(Page-level text extractions)
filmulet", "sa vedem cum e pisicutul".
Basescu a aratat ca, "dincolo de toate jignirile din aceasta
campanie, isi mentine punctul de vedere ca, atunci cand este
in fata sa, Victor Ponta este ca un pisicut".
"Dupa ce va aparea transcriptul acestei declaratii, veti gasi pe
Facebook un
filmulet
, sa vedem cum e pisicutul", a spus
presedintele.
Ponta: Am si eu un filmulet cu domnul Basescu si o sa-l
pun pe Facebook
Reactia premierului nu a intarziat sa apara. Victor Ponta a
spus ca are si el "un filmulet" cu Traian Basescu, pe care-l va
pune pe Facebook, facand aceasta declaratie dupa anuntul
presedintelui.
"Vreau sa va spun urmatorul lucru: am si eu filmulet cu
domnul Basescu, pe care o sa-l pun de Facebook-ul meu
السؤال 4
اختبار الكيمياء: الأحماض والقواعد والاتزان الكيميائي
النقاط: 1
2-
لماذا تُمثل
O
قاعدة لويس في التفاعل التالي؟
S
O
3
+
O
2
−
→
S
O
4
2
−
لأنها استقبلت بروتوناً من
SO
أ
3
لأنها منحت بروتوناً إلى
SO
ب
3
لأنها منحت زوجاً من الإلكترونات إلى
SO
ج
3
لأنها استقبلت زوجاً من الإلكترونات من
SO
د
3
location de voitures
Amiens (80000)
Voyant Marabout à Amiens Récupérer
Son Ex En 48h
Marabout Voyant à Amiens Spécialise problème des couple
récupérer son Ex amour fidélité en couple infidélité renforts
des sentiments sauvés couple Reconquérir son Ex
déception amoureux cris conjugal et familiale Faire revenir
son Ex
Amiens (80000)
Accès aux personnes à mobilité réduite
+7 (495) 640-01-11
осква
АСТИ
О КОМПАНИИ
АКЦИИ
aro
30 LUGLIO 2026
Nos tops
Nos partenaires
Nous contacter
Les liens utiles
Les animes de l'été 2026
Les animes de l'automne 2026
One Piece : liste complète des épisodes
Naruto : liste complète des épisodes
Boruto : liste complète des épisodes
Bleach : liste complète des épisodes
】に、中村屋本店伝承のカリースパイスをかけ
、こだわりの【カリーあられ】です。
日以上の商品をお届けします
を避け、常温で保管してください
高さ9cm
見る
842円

==

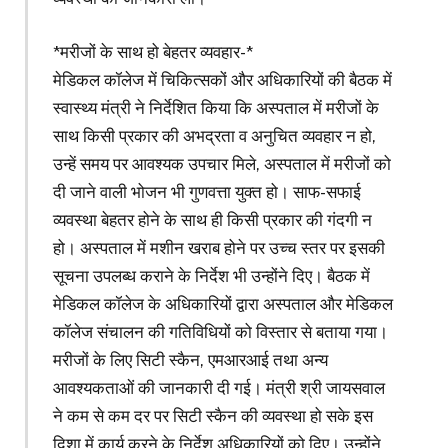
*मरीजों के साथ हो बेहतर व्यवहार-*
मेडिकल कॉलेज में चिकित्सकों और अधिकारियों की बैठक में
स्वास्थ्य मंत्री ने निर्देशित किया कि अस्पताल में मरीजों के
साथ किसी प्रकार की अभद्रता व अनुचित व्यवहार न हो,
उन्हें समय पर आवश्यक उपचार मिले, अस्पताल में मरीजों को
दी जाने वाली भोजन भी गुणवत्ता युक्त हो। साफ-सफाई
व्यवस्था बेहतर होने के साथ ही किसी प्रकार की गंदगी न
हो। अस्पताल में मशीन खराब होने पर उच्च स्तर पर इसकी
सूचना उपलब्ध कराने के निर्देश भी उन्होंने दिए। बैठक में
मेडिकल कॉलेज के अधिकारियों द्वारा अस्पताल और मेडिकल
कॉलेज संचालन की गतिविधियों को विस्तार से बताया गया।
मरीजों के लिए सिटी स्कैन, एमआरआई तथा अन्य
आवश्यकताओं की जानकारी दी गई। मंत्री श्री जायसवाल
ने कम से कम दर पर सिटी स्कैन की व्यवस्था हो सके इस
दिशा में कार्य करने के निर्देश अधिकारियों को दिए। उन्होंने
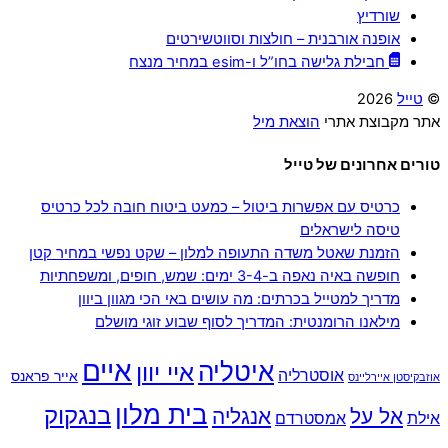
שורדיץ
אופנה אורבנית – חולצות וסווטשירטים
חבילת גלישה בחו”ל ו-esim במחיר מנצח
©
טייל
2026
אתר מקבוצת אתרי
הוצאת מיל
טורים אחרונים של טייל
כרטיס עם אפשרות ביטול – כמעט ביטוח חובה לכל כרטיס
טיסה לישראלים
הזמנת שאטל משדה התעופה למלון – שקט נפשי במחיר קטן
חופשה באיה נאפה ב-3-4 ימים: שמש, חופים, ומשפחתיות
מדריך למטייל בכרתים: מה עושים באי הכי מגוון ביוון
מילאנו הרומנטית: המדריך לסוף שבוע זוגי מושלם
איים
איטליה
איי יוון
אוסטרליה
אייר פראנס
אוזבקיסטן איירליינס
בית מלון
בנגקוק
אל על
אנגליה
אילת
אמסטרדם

--

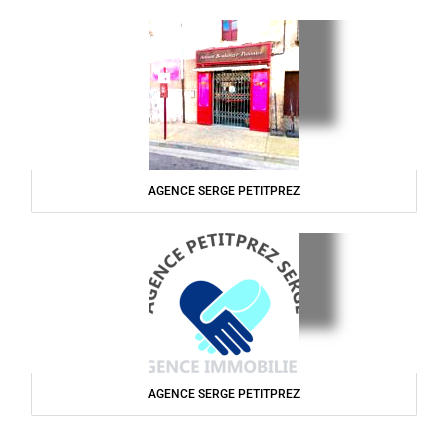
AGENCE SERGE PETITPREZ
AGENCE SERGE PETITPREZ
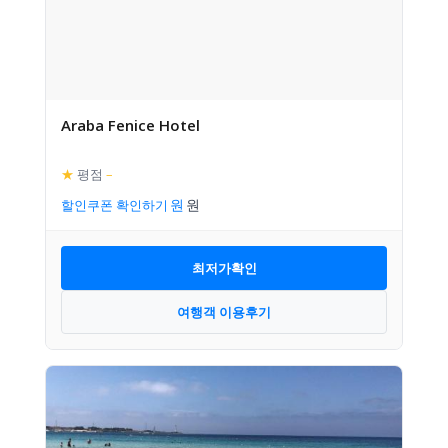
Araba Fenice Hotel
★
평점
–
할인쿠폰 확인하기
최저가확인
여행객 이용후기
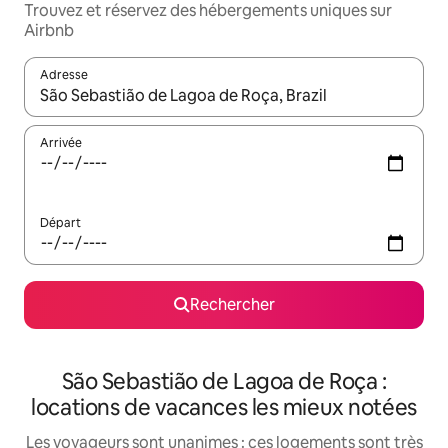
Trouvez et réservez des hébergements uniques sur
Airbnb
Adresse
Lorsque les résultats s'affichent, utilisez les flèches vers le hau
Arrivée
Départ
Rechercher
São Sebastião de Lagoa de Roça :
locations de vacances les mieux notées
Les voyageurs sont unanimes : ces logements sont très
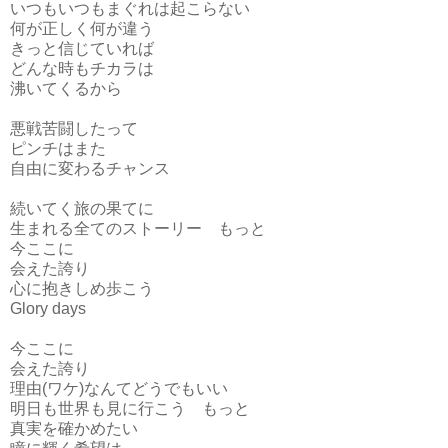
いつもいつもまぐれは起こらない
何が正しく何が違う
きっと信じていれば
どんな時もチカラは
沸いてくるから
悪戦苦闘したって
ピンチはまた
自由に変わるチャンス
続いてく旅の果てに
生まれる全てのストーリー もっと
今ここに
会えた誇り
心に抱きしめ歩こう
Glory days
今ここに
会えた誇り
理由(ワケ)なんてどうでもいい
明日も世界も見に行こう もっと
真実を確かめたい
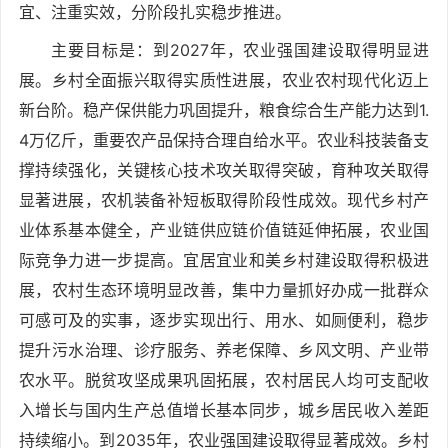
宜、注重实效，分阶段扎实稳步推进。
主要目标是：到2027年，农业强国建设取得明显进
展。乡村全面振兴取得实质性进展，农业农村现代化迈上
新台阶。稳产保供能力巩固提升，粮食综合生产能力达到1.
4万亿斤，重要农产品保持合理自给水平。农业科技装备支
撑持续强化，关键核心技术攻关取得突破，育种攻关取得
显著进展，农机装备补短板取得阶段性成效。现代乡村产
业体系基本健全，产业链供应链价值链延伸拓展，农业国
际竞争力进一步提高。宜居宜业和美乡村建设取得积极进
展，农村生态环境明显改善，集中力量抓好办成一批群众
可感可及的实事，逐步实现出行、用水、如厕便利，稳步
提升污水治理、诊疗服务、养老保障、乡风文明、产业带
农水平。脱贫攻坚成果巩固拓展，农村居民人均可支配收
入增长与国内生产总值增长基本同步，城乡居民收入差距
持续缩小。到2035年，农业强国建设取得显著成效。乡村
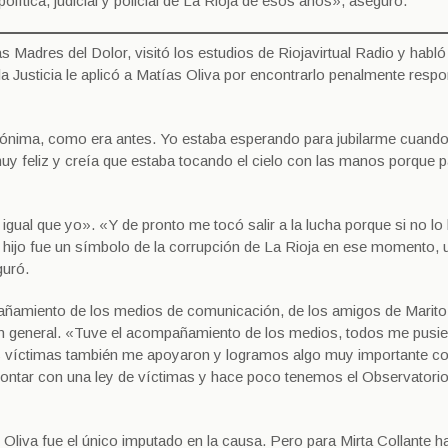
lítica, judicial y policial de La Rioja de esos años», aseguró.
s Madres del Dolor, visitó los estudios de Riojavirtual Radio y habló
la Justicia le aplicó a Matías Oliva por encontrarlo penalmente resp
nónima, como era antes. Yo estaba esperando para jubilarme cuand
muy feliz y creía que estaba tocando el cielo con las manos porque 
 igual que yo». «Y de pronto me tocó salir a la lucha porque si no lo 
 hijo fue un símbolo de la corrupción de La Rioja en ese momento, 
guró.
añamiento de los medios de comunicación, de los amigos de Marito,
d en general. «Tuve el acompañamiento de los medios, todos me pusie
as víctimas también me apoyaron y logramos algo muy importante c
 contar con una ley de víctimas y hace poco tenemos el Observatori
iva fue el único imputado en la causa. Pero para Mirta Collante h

Task details:
In how many lines of the records does the word "porque" appear? Answer with the number only.

Answer section:
2